The past week has seen some big wins for the sustainability movement; France announced supermarkets would be banned from throwing away food, while Tesco is to become the first British supermarket to donate leftover food to charity.
It's a bold move, which the company's CEO Dave Lewis said was sparked by the fact he didn't feel "comfortable" with the masses of wasted produce - last year the chain threw away some 30,000 tonnes of edible food.
"Society is moving sideways to a more sustainable place despite the obvious problems in the world," says business owner Richard Gladwin. "Everyone should want to make a better environment, and due to over population in the world it needs people to work hard."
Richard, Oliver and Gregory Gladwin - three brothers hailing from West Sussex - have done just that. Their flagship restaurant The Shed in Notting Hill, which opened October 2013, combines fine dining with sustainability. Using produce from farms in and around West Sussex, the majority of the meat comes from the youngest brother Gregory's farm.
"As three brothers, two of whom worked in restaurants, the other a farmer, we saw that we could create the farmer a second and regular income away from commercial farming," explains Richard, the eldest of the trio, who takes care of the business side of things. "Our passion to work together (and create another family business) was key, along with wanting to further farm-led restaurants."
Oliver, the middle brother is head chef at The Shed and its Chelsea-based sister restaurant Rabbit, and is passionate about foraging and cultivating British ingredients for the restaurants.
The Shed serves a daily changing menu, based on what is seasonable and available, while The Rabbit, which opened autumn last year, puts its emphasis on sustainability.
Both restaurants are guided by a strict no-wastage policy, with Oliver adopting nose-to-tail cooking practices, ensuring every part of the animal is used where possible. The 29-year-old also strives to source all of the seasonal produce used from within 100 miles of London - and has been awarded three stars by the Sustainable Restaurant Association as a result of his efforts.
"Other food outlets, and the public, need to be thinking twice about how they use food," Oliver tells HuffPost UK. "No wastage is at the heart of our restaurant operation. By minimising wastage, we'll grow more successfully."
Oliver called the news France would be passing laws to ban supermarkets from throwing out food, a "great idea", and said he is "sure" Britain would follow suit.

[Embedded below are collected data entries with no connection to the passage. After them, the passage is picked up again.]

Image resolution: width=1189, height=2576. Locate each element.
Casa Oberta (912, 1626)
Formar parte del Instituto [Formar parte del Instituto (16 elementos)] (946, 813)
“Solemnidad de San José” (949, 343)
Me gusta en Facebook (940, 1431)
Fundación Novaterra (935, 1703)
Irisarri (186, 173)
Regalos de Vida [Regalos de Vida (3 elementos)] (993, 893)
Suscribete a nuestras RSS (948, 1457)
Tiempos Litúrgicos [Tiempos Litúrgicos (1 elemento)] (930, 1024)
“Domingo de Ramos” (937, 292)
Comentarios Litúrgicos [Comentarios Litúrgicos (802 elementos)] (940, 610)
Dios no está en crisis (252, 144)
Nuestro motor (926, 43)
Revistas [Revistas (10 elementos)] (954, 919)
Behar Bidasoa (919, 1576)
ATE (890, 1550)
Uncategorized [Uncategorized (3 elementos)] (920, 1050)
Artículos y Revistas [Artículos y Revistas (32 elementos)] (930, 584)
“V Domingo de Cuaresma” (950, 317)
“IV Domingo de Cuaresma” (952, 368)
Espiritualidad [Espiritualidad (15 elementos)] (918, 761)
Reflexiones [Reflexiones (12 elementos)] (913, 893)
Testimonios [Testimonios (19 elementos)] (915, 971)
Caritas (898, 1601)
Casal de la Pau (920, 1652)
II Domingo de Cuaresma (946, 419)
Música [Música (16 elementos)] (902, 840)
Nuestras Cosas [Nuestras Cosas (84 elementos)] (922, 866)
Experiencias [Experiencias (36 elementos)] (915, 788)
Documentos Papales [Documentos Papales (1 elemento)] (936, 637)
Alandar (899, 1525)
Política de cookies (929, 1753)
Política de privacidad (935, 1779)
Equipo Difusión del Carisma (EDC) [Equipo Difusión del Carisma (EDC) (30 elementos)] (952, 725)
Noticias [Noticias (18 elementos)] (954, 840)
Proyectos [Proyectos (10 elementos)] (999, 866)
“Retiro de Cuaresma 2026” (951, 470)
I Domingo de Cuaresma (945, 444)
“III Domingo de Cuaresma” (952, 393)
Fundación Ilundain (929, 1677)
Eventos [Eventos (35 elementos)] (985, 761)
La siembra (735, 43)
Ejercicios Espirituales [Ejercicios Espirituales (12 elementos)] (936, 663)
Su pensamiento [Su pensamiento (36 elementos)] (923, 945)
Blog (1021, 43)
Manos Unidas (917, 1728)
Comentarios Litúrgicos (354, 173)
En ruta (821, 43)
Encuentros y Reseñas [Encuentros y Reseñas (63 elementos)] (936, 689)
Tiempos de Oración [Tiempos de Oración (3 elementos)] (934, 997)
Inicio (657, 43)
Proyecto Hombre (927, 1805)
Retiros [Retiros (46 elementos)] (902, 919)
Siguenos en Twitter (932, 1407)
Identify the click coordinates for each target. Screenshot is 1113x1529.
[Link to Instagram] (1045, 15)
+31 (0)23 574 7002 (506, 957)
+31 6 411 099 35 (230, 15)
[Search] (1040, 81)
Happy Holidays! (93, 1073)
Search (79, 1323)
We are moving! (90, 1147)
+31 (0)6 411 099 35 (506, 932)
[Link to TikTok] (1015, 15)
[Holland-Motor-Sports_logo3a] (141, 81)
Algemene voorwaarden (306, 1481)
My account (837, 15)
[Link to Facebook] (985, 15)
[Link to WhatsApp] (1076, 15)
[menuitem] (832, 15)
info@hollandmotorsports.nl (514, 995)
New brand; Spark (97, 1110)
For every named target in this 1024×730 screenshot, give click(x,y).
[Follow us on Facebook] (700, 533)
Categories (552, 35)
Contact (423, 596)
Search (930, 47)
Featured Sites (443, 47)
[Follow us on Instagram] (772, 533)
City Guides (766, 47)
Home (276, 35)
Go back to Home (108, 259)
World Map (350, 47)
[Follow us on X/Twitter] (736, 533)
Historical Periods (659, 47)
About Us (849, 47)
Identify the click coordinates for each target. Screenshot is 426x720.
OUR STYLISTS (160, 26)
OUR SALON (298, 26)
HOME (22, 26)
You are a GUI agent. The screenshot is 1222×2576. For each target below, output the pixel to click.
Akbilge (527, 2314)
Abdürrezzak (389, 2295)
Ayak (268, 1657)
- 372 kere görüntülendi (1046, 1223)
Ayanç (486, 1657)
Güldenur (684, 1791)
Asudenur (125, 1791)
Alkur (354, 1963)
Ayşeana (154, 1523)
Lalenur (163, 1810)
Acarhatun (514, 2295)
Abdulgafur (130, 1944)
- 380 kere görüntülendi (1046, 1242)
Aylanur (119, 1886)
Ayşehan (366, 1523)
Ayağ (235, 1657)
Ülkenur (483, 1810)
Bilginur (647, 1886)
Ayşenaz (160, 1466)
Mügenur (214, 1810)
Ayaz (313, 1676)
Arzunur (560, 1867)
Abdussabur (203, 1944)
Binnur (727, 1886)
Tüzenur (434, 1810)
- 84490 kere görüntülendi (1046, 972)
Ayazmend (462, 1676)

"However," he adds, "there are already a lot of local charities in most people’s neighborhoods that the public can use to send food wastage to."
So how do the brothers put this admirable ethos into their day to day practice?
First off, their lamb chips are coated in breadcrumbs made from yesterday's bread. The meat is composed of slow cooked belly, shoulder and shin - a dish invented primarily to use up the more unusual cuts from the animal.
The breadcrumbs themselves are a work of art.
"We soak the bread wastage each day in the beer from our taps – we then dehydrate them, and then that bread tastes deep, dark and in flavor of hops," Oliver explains. "We then serve the bread serve with our pigeon dish because pigeons eat barley which of course the beer is made out of…..again following our rule ‘What grows together, goes together’."
The menu is split into "slow" and "fast" cooking, with every trim from the latter being used up in the former dishes.
"Because we practice whole animal butchery, another thing we do is with the flare fat (the fat that surrounds the kidney in the diaphragm of an animal – very good to make dumplings or steamed puddings).
"We render (cook at low heat to make solidified fat liquid) all the trimmed fat, and make a veal dripping emulsion. We then serve the raw shaved veal Carpaccio with the roasted beef dripping emulsion, and call it roasted with shaved raw veal Carpaccio – a play on words for a cooking technique using the whole animal."
The establishment's food is a far cry from what you'd imagine "ethical" food to be - vegan quinoa salads and vegetable pulps - but it's also miles away from the hearty, vigorous meat and two veg platters you might expect from the locally sourced, farm-grown food.
In complete contrast to the rustic, warming interior of The Shed, the food is delicate, and graceful, intricately presented on chunky farmhouse plates. It's a bold statement as to how a sustainable business can belong in the modern world.
"We run food-led operations where our dishes challenge flavours," Richard explains. "But again, we stick to that important philosophy: what grows together, goes together. Hopefully everyone who visits understands and likes this!"
Running an ethical business is all very well, but Richard insists people at home can do their own bit too.
"The easiest step to eating ethically is understanding and knowing your supply line, from your local butcher to grocer and eating fresh produce."
So what pearls of wisdom would the pair pass on other young entrepreneurs looking to set up their own food business?
"We work together as brothers. This allows us to always support each other, advise and create something new and exciting with one another. Also, a business partner who has a separate skill set to your own in extremely beneficial!"